Task -
Wherever "from" appears in a line of the listing, that line should be returned.

=== Given entries ===

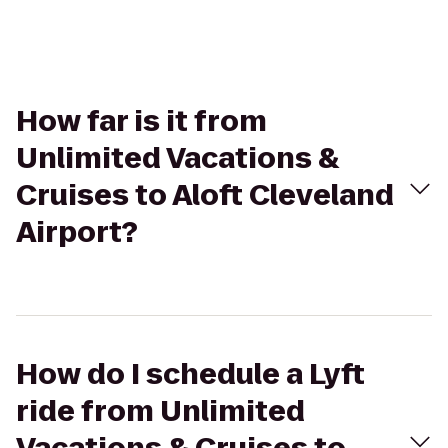
How far is it from
Unlimited Vacations &
Cruises to Aloft Cleveland
Airport?
How do I schedule a Lyft
ride from Unlimited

===

Output of the exercise -
How far is it from
ride from Unlimited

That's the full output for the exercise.